_Work order_
Check every line below for the string "teikimas", and copy the lines that contain it.

Task input: Begin

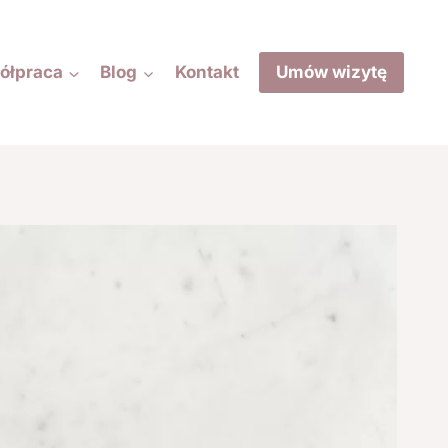
ółpraca
Blog
Kontakt
Umów wizytę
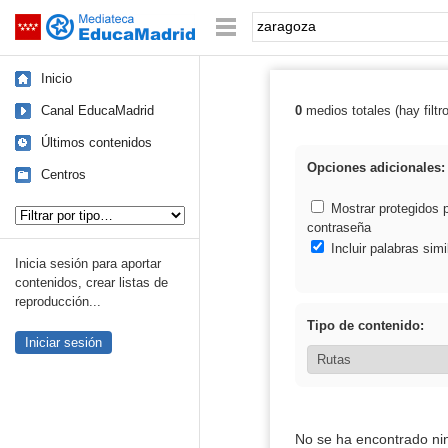
Mediateca de EducaMadrid
Saltar navegación
Palabra o frase:
Inicio
Canal EducaMadrid
0
medios totales (hay filtr
Resultados de:
Últimos contenidos
Opciones adicionales:
Centros
Tipo de contenido:
Mostrar protegidos 
contraseña
Incluir palabras simi
Inicia sesión para aportar
contenidos, crear listas de
reproducción...
Tipo de contenido:
Iniciar sesión
No se ha encontrado ni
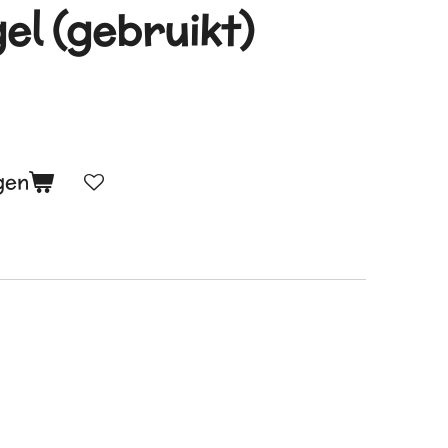
el (gebruikt)
gen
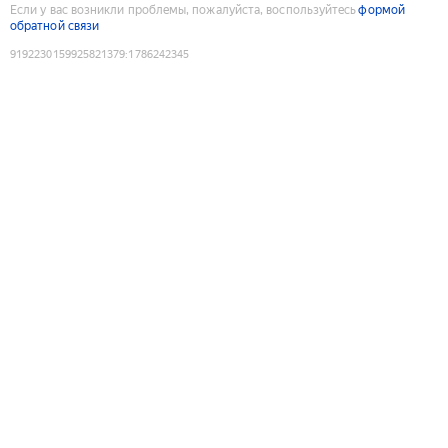
Если у вас возникли проблемы, пожалуйста, воспользуйтесь
формой
обратной связи
9192230159925821379
:
1786242345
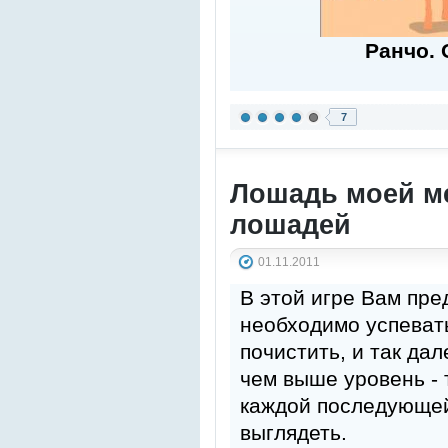
Ранчо. 
7
Лошадь моей ме
лошадей
01.11.2011
В этой игре Вам пре
необходимо успевать
почистить, и так дал
чем выше уровень - 
каждой последующей
выглядеть.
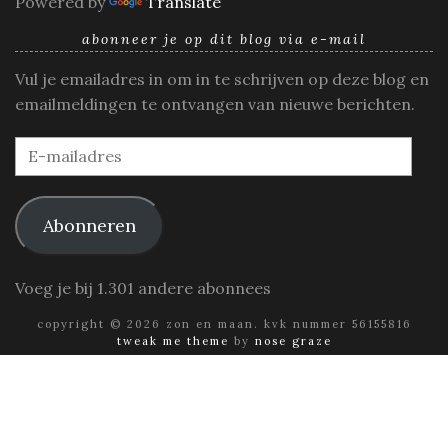
Powered by
Translate
abonneer je op dit blog via e-mail
Vul je emailadres in om in te schrijven op deze blog en
emailmeldingen te ontvangen van nieuwe berichten.
E-
mailadres
Abonneren
Voeg je bij 1.301 andere abonnees
copyright © 2026 zon en maan. kvk nummer 56155816
tweak me theme
by
nose graze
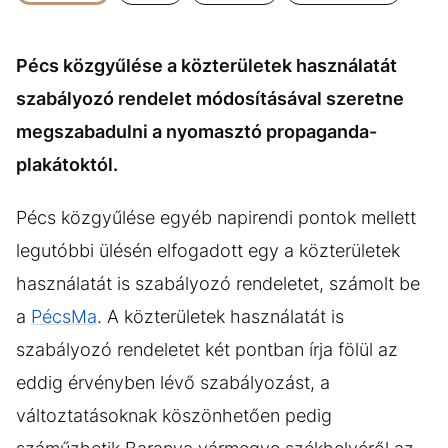
KÖZÉLET
UTAZÁS
ÉLETMÓD
DESIGN
Pécs közgyűlése a közterületek használatát
BESZÉLGETÉSEK
ARCOK
szabályozó rendelet módosításával szeretne
VIDEÓ
TÖRTÉNETEK
megszabadulni a nyomasztó propaganda-
plakátoktól.
GASZTRO
Pécs közgyűlése egyéb napirendi pontok mellett
legutóbbi ülésén elfogadott egy a közterületek
használatát is szabályozó rendeletet, számolt be
a
PécsMa
. A közterületek használatát is
szabályozó rendeletet két pontban írja fölül az
eddig érvényben lévő szabályozást, a
változtatásoknak köszönhetően pedig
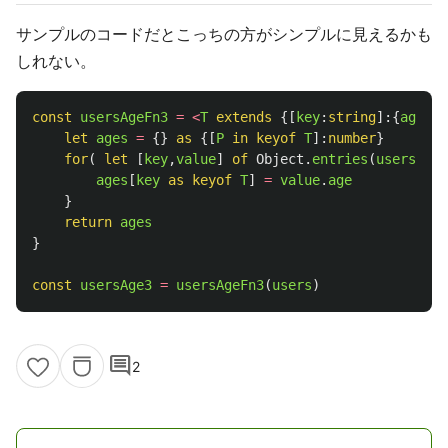
サンプルのコードだとこっちの方がシンプルに見えるかも
しれない。
const
usersAgeFn3
=
<
T
extends
{[
key
:
string
]:{
age
:
nu
let
ages
=
{}
as 
{[
P
in
keyof
T
]:
number
}
for
(
let
[
key
,
value
]
of
Object
.
entries
(
users
)
){
ages
[
key
as 
keyof
T
]
=
value
.
age
}
return
ages
}
const
usersAge3
=
usersAgeFn3
(
users
)
comment
2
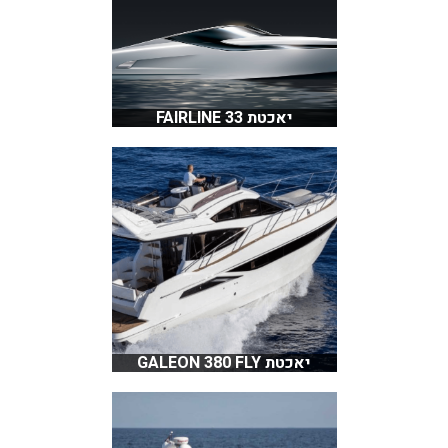
יאכטת FAIRLINE 33
יאכטת GALEON 380 FLY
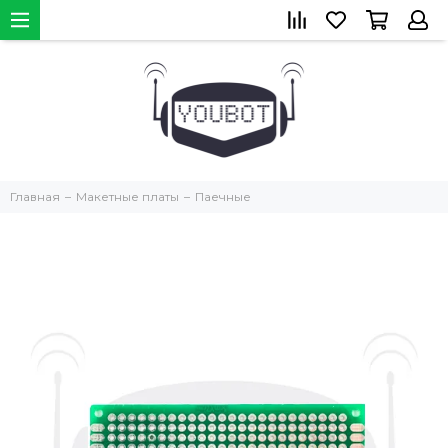
Главная
Макетные платы
Паечные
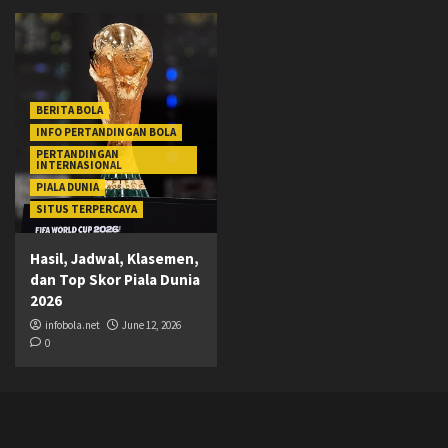
BERITA BOLA
INFO PERTANDINGAN BOLA
PERTANDINGAN
INTERNASIONAL
PIALA DUNIA
SITUS TERPERCAYA
Hasil, Jadwal, Klasemen,
dan Top Skor Piala Dunia
2026
infobola.net
June 12, 2026
0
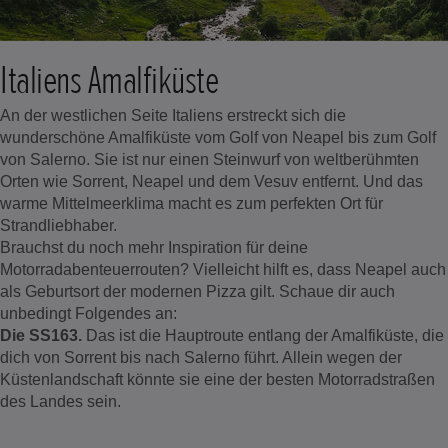
Italiens Amalfiküste
An der westlichen Seite Italiens erstreckt sich die
wunderschöne Amalfiküste vom Golf von Neapel bis zum Golf
von Salerno. Sie ist nur einen Steinwurf von weltberühmten
Orten wie Sorrent, Neapel und dem Vesuv entfernt. Und das
warme Mittelmeerklima macht es zum perfekten Ort für
Strandliebhaber.
Brauchst du noch mehr Inspiration für deine
Motorradabenteuerrouten? Vielleicht hilft es, dass Neapel auch
als Geburtsort der modernen Pizza gilt. Schaue dir auch
unbedingt Folgendes an:
Die SS163.
Das ist die Hauptroute entlang der Amalfiküste, die
dich von Sorrent bis nach Salerno führt. Allein wegen der
Küstenlandschaft könnte sie eine der besten Motorradstraßen
des Landes sein.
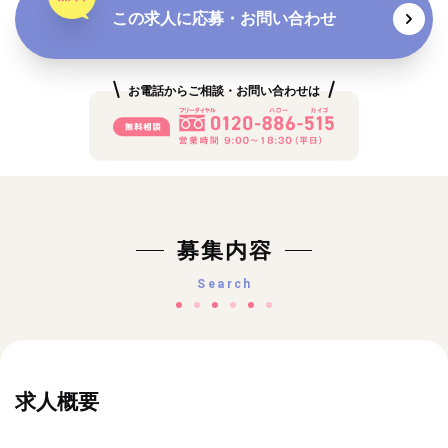
この求人に応募・お問い合わせ
お電話からご相談・お問い合わせは
募集内容
Search
求人概要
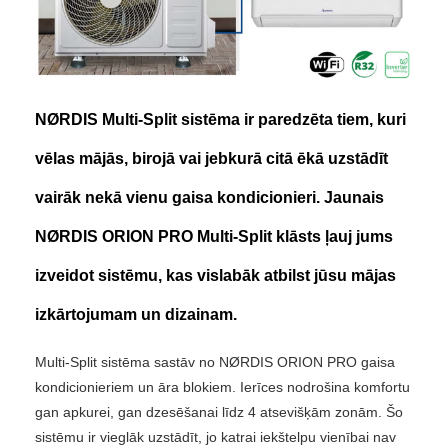
NØRDIS Multi-Split sistēma ir paredzēta tiem, kuri
vēlas mājās, birojā vai jebkurā citā ēkā uzstādīt
vairāk nekā vienu gaisa kondicionieri. Jaunais
NØRDIS ORION PRO Multi-Split klāsts ļauj jums
izveidot sistēmu, kas vislabāk atbilst jūsu mājas
izkārtojumam un dizainam.
Multi-Split sistēma sastāv no NØRDIS ORION PRO gaisa
kondicionieriem un āra blokiem. Ierīces nodrošina komfortu
gan apkurei, gan dzesēšanai līdz 4 atsevišķām zonām. Šo
sistēmu ir vieglāk uzstādīt, jo katrai iekštelpu vienībai nav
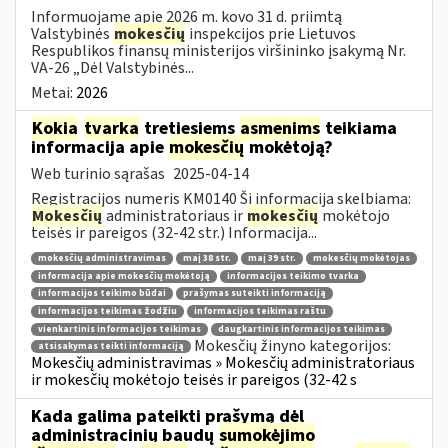
Informuojame apie 2026 m. kovo 31 d. priimtą
Valstybinės
mokesčių
inspekcijos prie Lietuvos
Respublikos finansų ministerijos viršininko įsakymą Nr.
VA-26 „Dėl Valstybinės...
Metai:
2026
Kokia
tvarka
tretiesiems
asmenims
teikiama
informacija apie
mokesčių
mokėtoją?
Web turinio sąrašas
2025-04-14
Registracijos numeris KM0140 Ši informacija skelbiama:
Mokesčių
administratoriaus ir
mokesčių
mokėtojo
teisės ir pareigos (32-42 str.) Informacija...
mokesčių administravimas
maį 38 str.
maį 39 str.
mokesčių mokėtojas
informacija apie mokesčių mokėtoją
informacijos teikimo tvarka
informacijos teikimo būdai
prašymas suteikti informaciją
informacijos teikimas žodžiu
informacijos teikimas raštu
vienkartinis informacijos teikimas
daugkartinis informacijos teikimas
Mokesčių žinyno kategorijos:
atsisakymas teikti informaciją
Mokesčių administravimas » Mokesčių administratoriaus
ir mokesčių mokėtojo teisės ir pareigos (32-42 s
Kada galima pateikti prašymą dėl
administracinių baudų
sumokėjimo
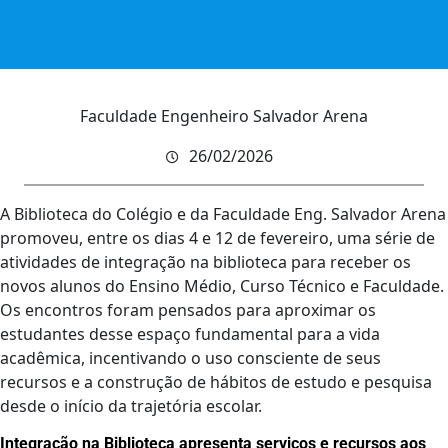
Faculdade Engenheiro Salvador Arena
26/02/2026
A Biblioteca do Colégio e da Faculdade Eng. Salvador Arena
promoveu, entre os dias 4 e 12 de fevereiro, uma série de
atividades de integração na biblioteca para receber os
novos alunos do Ensino Médio, Curso Técnico e Faculdade.
Os encontros foram pensados para aproximar os
estudantes desse espaço fundamental para a vida
acadêmica, incentivando o uso consciente de seus
recursos e a construção de hábitos de estudo e pesquisa
desde o início da trajetória escolar.
Integração na Biblioteca apresenta serviços e recursos aos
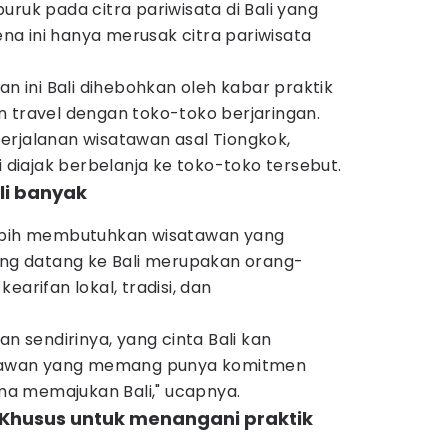
uruk pada citra pariwisata di Bali yang
rena ini hanya merusak citra pariwisata
an ini Bali dihebohkan oleh kabar praktik
n travel dengan toko-toko berjaringan.
erjalanan wisatawan asal Tiongkok,
i diajak berbelanja ke toko-toko tersebut.
ali banyak
lebih membutuhkan wisatawan yang
yang datang ke Bali merupakan orang-
earifan lokal, tradisi, dan
an sendirinya, yang cinta Bali kan
satawan yang memang punya komitmen
a memajukan Bali," ucapnya.
 Khusus untuk menangani praktik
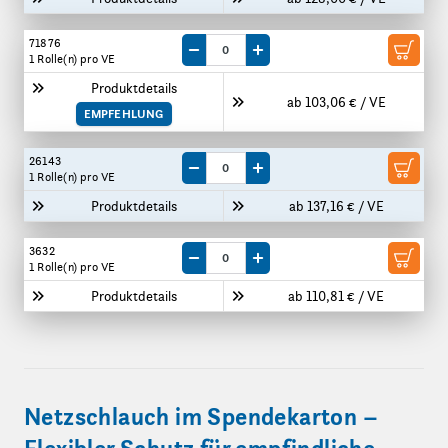
71876
Menge um eine VE reduzieren
Menge um eine VE erhöhen
1 Rolle(n)
pro VE
Produktdetails
ab 103,06 € / VE
EMPFEHLUNG
26143
Menge um eine VE reduzieren
Menge um eine VE erhöhen
1 Rolle(n)
pro VE
Produktdetails
ab 137,16 € / VE
3632
Menge um eine VE reduzieren
Menge um eine VE erhöhen
1 Rolle(n)
pro VE
Produktdetails
ab 110,81 € / VE
Netzschlauch im Spendekarton –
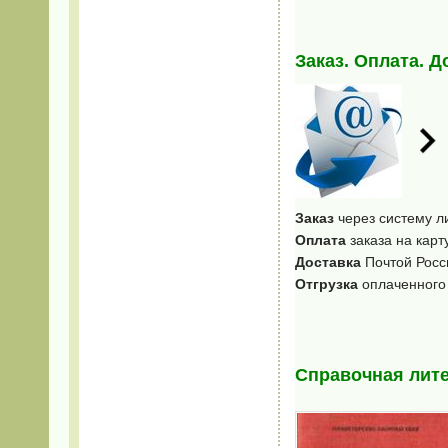
Заказ. Оплата. Д
Заказ
через систему 
Оплата
заказа на кар
Доставка
Почтой Росс
Отгрузка
оплаченного 
Справочная лите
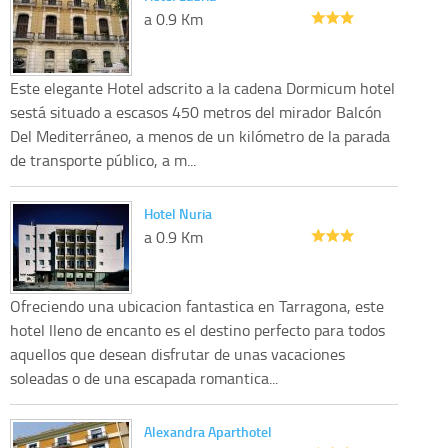
a 0.9 Km
Este elegante Hotel adscrito a la cadena Dormicum hotel
sestá situado a escasos 450 metros del mirador Balcón
Del Mediterráneo, a menos de un kilómetro de la parada
de transporte público, a m...
Hotel Nuria
a 0.9 Km
Ofreciendo una ubicacion fantastica en Tarragona, este
hotel lleno de encanto es el destino perfecto para todos
aquellos que desean disfrutar de unas vacaciones
soleadas o de una escapada romantica...
Alexandra Aparthotel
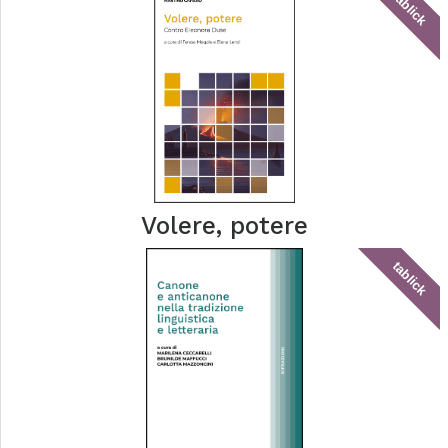
tablick
Volere, potere
tablick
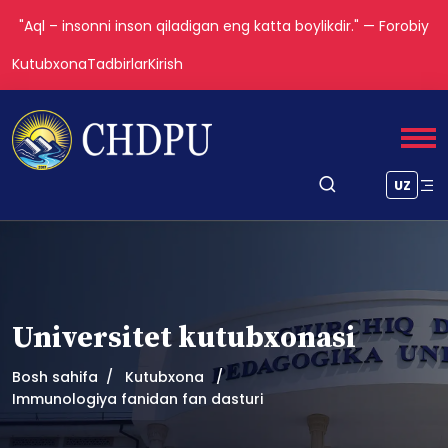
"Aql – insonni inson qiladigan eng katta boylikdir." — Forobiy
Kutubxona
Tadbirlar
Kirish
UZ
Universitet kutubxonasi
Bosh sahifa
Kutubxona
Immunologiya fanidan fan dasturi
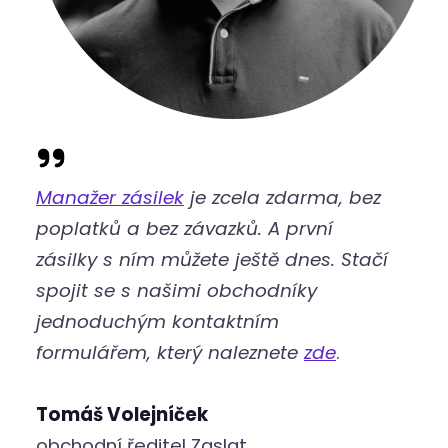
Manažer zásilek
je zcela zdarma, bez
poplatků a bez závazků. A první
zásilky s ním můžete ještě dnes. Stačí
spojit se s našimi obchodníky
jednoduchým kontaktním
formulářem, který naleznete
zde
.
Tomáš Volejníček
obchodní ředitel Zaslat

Task input: End

_Task response_
informacijos teikimas žodžiu
informacijos teikimas raštu
vienkartinis informacijos teikimas
daugkartinis informacijos teikimas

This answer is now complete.